_Problem statement:_ When you reach the entries below, transcribe each one exactly as it stands.

Data supplied Start Marker

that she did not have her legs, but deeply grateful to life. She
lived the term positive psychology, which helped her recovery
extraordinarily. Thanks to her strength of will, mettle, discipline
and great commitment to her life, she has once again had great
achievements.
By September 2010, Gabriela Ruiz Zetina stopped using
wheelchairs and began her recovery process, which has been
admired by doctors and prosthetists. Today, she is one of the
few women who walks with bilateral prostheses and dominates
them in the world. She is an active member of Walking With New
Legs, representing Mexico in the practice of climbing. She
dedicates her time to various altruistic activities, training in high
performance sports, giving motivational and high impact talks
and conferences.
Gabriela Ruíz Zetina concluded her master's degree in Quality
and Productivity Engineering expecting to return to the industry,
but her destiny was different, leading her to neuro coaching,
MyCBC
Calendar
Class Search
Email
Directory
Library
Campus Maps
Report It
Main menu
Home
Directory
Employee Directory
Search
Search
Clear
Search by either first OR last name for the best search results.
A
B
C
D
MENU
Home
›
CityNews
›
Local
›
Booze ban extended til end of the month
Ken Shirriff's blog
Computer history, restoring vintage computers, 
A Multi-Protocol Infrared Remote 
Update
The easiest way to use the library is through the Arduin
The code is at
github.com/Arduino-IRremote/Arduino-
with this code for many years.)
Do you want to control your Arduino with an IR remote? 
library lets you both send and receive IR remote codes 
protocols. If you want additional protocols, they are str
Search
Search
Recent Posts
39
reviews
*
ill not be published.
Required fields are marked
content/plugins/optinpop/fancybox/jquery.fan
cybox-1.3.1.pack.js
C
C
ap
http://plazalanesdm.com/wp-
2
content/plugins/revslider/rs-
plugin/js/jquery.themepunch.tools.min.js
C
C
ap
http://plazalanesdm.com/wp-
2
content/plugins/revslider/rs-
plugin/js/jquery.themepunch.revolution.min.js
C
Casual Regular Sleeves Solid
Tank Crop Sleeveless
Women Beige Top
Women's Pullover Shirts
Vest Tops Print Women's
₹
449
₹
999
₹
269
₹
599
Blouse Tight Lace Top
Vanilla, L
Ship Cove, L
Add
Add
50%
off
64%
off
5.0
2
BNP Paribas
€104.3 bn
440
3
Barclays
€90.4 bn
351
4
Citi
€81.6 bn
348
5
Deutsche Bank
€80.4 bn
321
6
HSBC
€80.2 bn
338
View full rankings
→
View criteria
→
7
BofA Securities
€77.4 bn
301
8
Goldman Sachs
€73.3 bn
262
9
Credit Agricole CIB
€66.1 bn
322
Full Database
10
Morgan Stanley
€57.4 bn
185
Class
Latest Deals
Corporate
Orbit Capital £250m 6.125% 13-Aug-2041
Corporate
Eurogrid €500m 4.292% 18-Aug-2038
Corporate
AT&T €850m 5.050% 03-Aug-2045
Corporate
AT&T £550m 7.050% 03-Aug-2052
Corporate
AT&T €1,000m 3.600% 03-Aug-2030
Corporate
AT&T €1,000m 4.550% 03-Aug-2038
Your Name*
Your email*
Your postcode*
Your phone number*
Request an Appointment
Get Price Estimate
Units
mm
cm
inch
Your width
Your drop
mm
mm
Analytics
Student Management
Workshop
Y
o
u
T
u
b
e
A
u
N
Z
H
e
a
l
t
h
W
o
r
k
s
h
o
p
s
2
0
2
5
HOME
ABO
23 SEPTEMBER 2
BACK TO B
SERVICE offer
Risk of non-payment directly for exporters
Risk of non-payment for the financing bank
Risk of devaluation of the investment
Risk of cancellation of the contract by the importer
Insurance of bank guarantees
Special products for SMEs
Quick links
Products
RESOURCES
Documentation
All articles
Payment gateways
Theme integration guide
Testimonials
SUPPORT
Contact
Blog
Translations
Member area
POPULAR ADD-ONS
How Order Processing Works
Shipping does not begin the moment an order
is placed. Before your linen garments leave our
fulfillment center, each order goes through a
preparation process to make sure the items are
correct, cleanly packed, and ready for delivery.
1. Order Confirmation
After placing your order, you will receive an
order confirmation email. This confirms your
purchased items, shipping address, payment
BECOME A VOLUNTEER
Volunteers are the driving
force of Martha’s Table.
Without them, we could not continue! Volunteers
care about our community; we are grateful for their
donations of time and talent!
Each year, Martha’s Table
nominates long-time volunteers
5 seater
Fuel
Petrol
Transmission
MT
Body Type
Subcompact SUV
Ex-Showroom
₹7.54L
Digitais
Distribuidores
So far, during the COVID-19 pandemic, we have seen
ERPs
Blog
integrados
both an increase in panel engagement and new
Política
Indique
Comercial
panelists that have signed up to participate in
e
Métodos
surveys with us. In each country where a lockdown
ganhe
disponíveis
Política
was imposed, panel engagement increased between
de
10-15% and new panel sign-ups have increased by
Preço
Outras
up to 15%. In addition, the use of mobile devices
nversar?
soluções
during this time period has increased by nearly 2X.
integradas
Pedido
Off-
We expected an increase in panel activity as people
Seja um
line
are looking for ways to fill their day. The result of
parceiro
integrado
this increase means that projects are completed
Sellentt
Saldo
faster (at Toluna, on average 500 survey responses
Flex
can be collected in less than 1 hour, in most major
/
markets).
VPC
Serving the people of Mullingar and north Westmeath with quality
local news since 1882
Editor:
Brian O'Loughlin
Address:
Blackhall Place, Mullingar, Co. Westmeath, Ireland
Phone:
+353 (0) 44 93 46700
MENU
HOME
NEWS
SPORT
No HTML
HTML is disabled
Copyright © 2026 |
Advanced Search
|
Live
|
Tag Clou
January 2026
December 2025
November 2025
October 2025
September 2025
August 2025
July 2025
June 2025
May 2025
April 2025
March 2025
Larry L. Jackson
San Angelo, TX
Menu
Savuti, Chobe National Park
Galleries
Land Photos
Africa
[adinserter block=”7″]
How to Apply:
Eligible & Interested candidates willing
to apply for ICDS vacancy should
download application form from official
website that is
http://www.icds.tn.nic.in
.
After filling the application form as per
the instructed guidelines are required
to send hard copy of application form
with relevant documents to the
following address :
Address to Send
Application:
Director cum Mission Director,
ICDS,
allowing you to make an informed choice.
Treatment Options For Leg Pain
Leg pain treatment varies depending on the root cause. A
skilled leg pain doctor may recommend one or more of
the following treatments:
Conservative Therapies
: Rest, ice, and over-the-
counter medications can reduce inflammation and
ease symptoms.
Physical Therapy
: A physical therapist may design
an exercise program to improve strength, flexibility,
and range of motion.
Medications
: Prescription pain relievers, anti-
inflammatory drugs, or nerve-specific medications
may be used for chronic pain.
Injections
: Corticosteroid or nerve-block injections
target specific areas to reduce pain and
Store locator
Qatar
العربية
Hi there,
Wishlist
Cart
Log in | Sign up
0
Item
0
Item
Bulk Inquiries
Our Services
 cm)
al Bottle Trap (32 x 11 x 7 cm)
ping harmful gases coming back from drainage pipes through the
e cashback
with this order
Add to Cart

Data supplied End Marker

_Exercise output:_
that she did not have her legs, but deeply grateful to life. She
lived the term positive psychology, which helped her recovery
extraordinarily. Thanks to her strength of will, mettle, discipline
and great commitment to her life, she has once again had great
achievements.
By September 2010, Gabriela Ruiz Zetina stopped using
wheelchairs and began her recovery process, which has been
admired by doctors and prosthetists. Today, she is one of the
few women who walks with bilateral prostheses and dominates
them in the world. She is an active member of Walking With New
Legs, representing Mexico in the practice of climbing. She
dedicates her time to various altruistic activities, training in high
performance sports, giving motivational and high impact talks
and conferences.
Gabriela Ruíz Zetina concluded her master's degree in Quality
and Productivity Engineering expecting to return to the industry,
but her destiny was different, leading her to neuro coaching,
MyCBC
Calendar
Class Search
Email
Directory
Library
Campus Maps
Report It
Main menu
Home
Directory
Employee Directory
Search
Search
Clear
Search by either first OR last name for the best search results.
A
B
C
D
MENU
Home
›
CityNews
›
Local
›
Booze ban extended til end of the month
Ken Shirriff's blog
Computer history, restoring vintage computers, 
A Multi-Protocol Infrared Remote 
Update
The easiest way to use the library is through the Arduin
The code is at
github.com/Arduino-IRremote/Arduino-
with this code for many years.)
Do you want to control your Arduino with an IR remote? 
library lets you both send and receive IR remote codes 
protocols. If you want additional protocols, they are str
Search
Search
Recent Posts
39
reviews
*
ill not be published.
Required fields are marked
content/plugins/optinpop/fancybox/jquery.fan
cybox-1.3.1.pack.js
C
C
ap
http://plazalanesdm.com/wp-
2
content/plugins/revslider/rs-
plugin/js/jquery.themepunch.tools.min.js
C
C
ap
http://plazalanesdm.com/wp-
2
content/plugins/revslider/rs-
plugin/js/jquery.themepunch.revolution.min.js
C
Casual Regular Sleeves Solid
Tank Crop Sleeveless
Women Beige Top
Women's Pullover Shirts
Vest Tops Print Women's
₹
449
₹
999
₹
269
₹
599
Blouse Tight Lace Top
Vanilla, L
Ship Cove, L
Add
Add
50%
off
64%
off
5.0
2
BNP Paribas
€104.3 bn
440
3
Barclays
€90.4 bn
351
4
Citi
€81.6 bn
348
5
Deutsche Bank
€80.4 bn
321
6
HSBC
€80.2 bn
338
View full rankings
→
View criteria
→
7
BofA Securities
€77.4 bn
301
8
Goldman Sachs
€73.3 bn
262
9
Credit Agricole CIB
€66.1 bn
322
Full Database
10
Morgan Stanley
€57.4 bn
185
Class
Latest Deals
Corporate
Orbit Capital £250m 6.125% 13-Aug-2041
Corporate
Eurogrid €500m 4.292% 18-Aug-2038
Corporate
AT&T €850m 5.050% 03-Aug-2045
Corporate
AT&T £550m 7.050% 03-Aug-2052
Corporate
AT&T €1,000m 3.600% 03-Aug-2030
Corporate
AT&T €1,000m 4.550% 03-Aug-2038
Your Name*
Your email*
Your postcode*
Your phone number*
Request an Appointment
Get Price Estimate
Units
mm
cm
inch
Your width
Your drop
mm
mm
Analytics
Student Management
Workshop
Y
o
u
T
u
b
e
A
u
N
Z
H
e
a
l
t
h
W
o
r
k
s
h
o
p
s
2
0
2
5
HOME
ABO
23 SEPTEMBER 2
BACK TO B
SERVICE offer
Risk of non-payment directly for exporters
Risk of non-payment for the financing bank
Risk of devaluation of the investment
Risk of cancellation of the contract by the importer
Insurance of bank guarantees
Special products for SMEs
Quick links
Products
RESOURCES
Documentation
All articles
Payment gateways
Theme integration guide
Testimonials
SUPPORT
Contact
Blog
Translations
Member area
POPULAR ADD-ONS
How Order Processing Works
Shipping does not begin the moment an order
is placed. Before your linen garments leave our
fulfillment center, each order goes through a
preparation process to make sure the items are
correct, cleanly packed, and ready for delivery.
1. Order Confirmation
After placing your order, you will receive an
order confirmation email. This confirms your
purchased items, shipping address, payment
BECOME A VOLUNTEER
Volunteers are the driving
force of Martha’s Table.
Without them, we could not continue! Volunteers
care about our community; we are grateful for their
donations of time and talent!
Each year, Martha’s Table
nominates long-time volunteers
5 seater
Fuel
Petrol
Transmission
MT
Body Type
Subcompact SUV
Ex-Showroom
₹7.54L
Digitais
Distribuidores
So far, during the COVID-19 pandemic, we have seen
ERPs
Blog
integrados
both an increase in panel engagement and new
Política
Indique
Comercial
panelists that have signed up to participate in
e
Métodos
surveys with us. In each country where a lockdown
ganhe
disponíveis
Política
was imposed, panel engagement increased between
de
10-15% and new panel sign-ups have increased by
Preço
Outras
up to 15%. In addition, the use of mobile devices
nversar?
soluções
during this time period has increased by nearly 2X.
integradas
Pedido
Off-
We expected an increase in panel activity as people
Seja um
line
are looking for ways to fill their day. The result of
parceiro
integrado
this increase means that projects are completed
Sellentt
Saldo
faster (at Toluna, on average 500 survey responses
Flex
can be collected in less than 1 hour, in most major
/
markets).
VPC
Serving the people of Mullingar and north Westmeath with quality
local news since 1882
Editor:
Brian O'Loughlin
Address:
Blackhall Place, Mullingar, Co. Westmeath, Ireland
Phone:
+353 (0) 44 93 46700
MENU
HOME
NEWS
SPORT
No HTML
HTML is disabled
Copyright © 2026 |
Advanced Search
|
Live
|
Tag Clou
January 2026
December 2025
November 2025
October 2025
September 2025
August 2025
July 2025
June 2025
May 2025
April 2025
March 2025
Larry L. Jackson
San Angelo, TX
Menu
Savuti, Chobe National Park
Galleries
Land Photos
Africa
[adinserter block=”7″]
How to Apply:
Eligible & Interested candidates willing
to apply for ICDS vacancy should
download application form from official
website that is
http://www.icds.tn.nic.in
.
After filling the application form as per
the instructed guidelines are required
to send hard copy of application form
with relevant documents to the
following address :
Address to Send
Application:
Director cum Mission Director,
ICDS,
allowing you to make an informed choice.
Treatment Options For Leg Pain
Leg pain treatment varies depending on the root cause. A
skilled leg pain doctor may recommend one or more of
the following treatments:
Conservative Therapies
: Rest, ice, and over-the-
counter medications can reduce inflammation and
ease symptoms.
Physical Therapy
: A physical therapist may design
an exercise program to improve strength, flexibility,
and range of motion.
Medications
: Prescription pain relievers, anti-
inflammatory drugs, or nerve-specific medications
may be used for chronic pain.
Injections
: Corticosteroid or nerve-block injections
target specific areas to reduce pain and
Store locator
Qatar
العربية
Hi there,
Wishlist
Cart
Log in | Sign up
0
Item
0
Item
Bulk Inquiries
Our Services
 cm)
al Bottle Trap (32 x 11 x 7 cm)
ping harmful gases coming back from drainage pipes through the
e cashback
with this order
Add to Cart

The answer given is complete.